◆ Work to be completed: Search the material below for the word "hinzufügen". Copy every line where it is found.

(Beginning of Entries supplied)

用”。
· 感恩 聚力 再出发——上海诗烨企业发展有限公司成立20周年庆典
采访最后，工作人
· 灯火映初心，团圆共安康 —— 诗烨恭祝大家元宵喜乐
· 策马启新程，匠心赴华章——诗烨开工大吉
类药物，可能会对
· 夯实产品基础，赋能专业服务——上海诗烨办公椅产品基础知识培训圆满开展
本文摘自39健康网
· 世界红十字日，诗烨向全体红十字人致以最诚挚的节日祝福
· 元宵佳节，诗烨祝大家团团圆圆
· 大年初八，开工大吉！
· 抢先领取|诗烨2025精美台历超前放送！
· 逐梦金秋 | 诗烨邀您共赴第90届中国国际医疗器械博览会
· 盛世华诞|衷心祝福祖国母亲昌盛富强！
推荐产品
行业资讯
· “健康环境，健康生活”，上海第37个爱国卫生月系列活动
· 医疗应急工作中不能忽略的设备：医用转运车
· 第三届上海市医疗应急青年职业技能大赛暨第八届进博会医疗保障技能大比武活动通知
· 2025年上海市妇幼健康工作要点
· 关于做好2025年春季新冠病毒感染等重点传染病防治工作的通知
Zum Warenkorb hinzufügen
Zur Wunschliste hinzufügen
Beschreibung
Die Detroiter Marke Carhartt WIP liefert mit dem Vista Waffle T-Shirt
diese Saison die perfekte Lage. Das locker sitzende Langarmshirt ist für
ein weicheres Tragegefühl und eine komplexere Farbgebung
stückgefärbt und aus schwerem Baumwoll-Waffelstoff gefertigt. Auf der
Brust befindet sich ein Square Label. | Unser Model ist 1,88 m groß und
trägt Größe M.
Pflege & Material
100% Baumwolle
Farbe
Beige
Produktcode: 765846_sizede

(End of Entries supplied)

◆ Solution below:
Zum Warenkorb hinzufügen
Zur Wunschliste hinzufügen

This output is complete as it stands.